| Data for this exercise |
<<<<

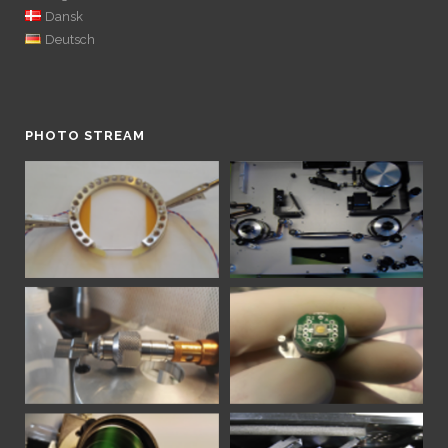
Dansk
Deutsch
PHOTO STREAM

>>>>
<<<<

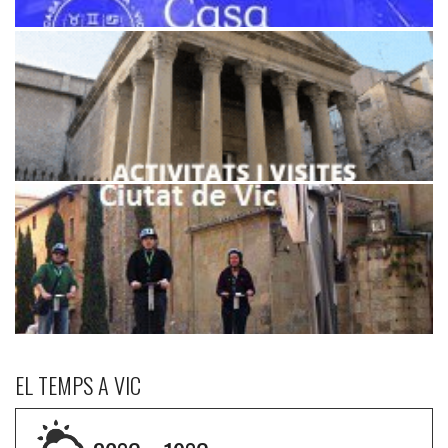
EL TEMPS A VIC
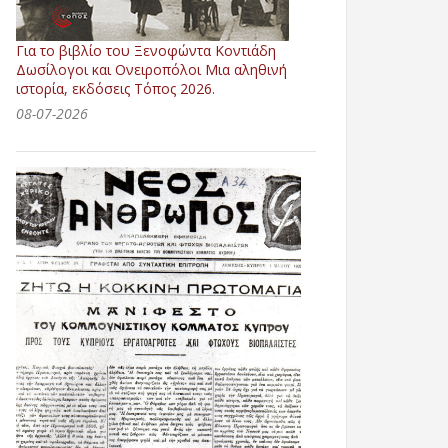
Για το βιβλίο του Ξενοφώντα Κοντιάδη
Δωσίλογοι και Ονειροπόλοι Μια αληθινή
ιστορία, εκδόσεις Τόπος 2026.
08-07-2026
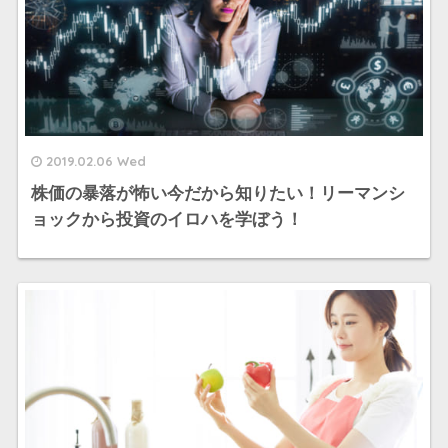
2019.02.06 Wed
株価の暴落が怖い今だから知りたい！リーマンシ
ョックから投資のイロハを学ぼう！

>>>>

The lines above from the line with "ιστορία, εκδόσεις Τόπος 2026." through the line with "ョックから投資のイロハを学ぼう！" are to be given again word for word, with no pictures among them.

| Completed task |
ιστορία, εκδόσεις Τόπος 2026.
08-07-2026
2019.02.06 Wed
株価の暴落が怖い今だから知りたい！リーマンシ
ョックから投資のイロハを学ぼう！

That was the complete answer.